Sodium salts of some acids are very useful as food preservatives. Suggest a few such acids.
A preservative is naturally occuring or synthetically produced substance that is added to foods to prevent decomposition by microbial growth or by undesirable chemical changes. Sodium salts of same acids are very useful as food preservatives. Some examples of such acids are as follows
(i) Benzoic acid in the form of its sodium salt, constitutes one of the most common food preservative. Sodium benzoate is a common preservative in acid or acidified foods such as fruit, juices, pickles etc. Yeasts are inhibited by benzoate to a greater extent than are moulds and bacteria.

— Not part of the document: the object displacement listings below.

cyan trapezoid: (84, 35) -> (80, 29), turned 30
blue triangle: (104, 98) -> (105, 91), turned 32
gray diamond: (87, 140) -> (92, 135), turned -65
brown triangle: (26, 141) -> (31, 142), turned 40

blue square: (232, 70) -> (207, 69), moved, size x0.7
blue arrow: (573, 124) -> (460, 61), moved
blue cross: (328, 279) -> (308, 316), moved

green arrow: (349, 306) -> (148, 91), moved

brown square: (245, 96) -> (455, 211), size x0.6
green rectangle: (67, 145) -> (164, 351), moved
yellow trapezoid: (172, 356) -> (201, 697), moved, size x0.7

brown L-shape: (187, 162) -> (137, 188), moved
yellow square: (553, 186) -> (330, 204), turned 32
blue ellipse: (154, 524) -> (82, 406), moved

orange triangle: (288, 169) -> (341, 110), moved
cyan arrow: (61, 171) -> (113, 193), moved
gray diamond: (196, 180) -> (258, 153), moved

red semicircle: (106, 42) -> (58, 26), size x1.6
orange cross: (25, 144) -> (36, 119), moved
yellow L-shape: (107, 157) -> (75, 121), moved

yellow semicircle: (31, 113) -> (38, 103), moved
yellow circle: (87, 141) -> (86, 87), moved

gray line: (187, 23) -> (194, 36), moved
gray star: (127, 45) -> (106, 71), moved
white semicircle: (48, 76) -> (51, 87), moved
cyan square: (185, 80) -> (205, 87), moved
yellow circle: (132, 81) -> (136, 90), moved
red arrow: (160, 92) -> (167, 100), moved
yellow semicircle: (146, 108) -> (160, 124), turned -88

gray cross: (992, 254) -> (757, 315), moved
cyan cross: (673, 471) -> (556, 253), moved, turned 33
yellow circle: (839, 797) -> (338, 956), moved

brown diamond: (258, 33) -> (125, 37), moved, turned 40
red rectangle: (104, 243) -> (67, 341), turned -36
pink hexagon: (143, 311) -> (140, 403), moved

(ii) Sorbic acid and its salts (sodium, potassium and calcium) also have preservative activities but the applications of sodium sorbate $\mathrm{C}_6 \mathrm{H}_7 \mathrm{NaO}_2$ are limited compared to that for potassium salt.
(iii) Sodium erythorbate $\mathrm{C}_6 \mathrm{H}_7 \mathrm{NaO}_6$ is a food additive used predominate in meats, poultry and soft drinks.
(iv) Sodium propanoate $\mathrm{Na}\left(\mathrm{C}_2 \mathrm{H}_5 \mathrm{COO}\right)$ is used in bakery products as mold inhibitor.
Explain the role of allosteric site in enzyme inhibition?
Some drugs do not bind to the active site of enzymes to inhibit their activities. These bind to a different site of enzyme. This binding of inhibitor (drug) changes the shape of the active site in such a way that substrate cannot recognise it.
The site different from active site of an enzyme where a drug molecule can bind is called the allosteric site.
Non-competitive inhibitor changes the active site of enzyme after binding at allosteric site.
How are receptor proteins located in the cell membrane?
Receptor proteins are embedded in the cell membrane in such a way that their small part possessing active site projects out of the surface of the it membrane and opens on the outside region of the cell membrane.
What happens when the bond formed between an enzyme and an inhibitor is a strong covalent bond?
Generally, a weak bond such as H-bonding, van der Waals' interactions, etc., is formed between the enzyme and inhibitor. If a strong covalent bond is formed between the enzyme and the inhibitor which cannot be broken easily, then the enzyme is blocked permanently. The body then degrades the enzyme-inhibitor complex and synthesises the new enzyme.
Match the medicines given in Column I with their uses given in Column II.
| Column I | Column II | ||
|---|---|---|---|
| A. | Ranitidine | 1. | Tranquilizer |
| B. | Furacine | 2. | Antibiotic |
| C. | Phenelzine | 3. | Antihistamine |
| D. | Chloramphenicol | 4. | Antiseptic |
| 5. | Antifertility drug |
A. $\rightarrow(3)$ B. $\rightarrow$ (4) C. $\rightarrow$ (1) D. $\rightarrow(2)$
A. Ranitidine It prevents the interaction of histamine with the receptors present in the stomach wall. Thus, it controls the secretion of HCl and pepsin in stomach.
B. Furacine Furacine is an antiseptic. It can be applied to the living tissues to kill or to prevent the growth of microorganisms.
C. Phenelzine It is also known as Nardil. Its structure is
It is used to treat depression.
D. Chloramphenicol It is a broad spectrum antibiotic. It can be given orally in case of typhoid, acute fever, dysentary, certain urinary infections, meningitis and pneumonia.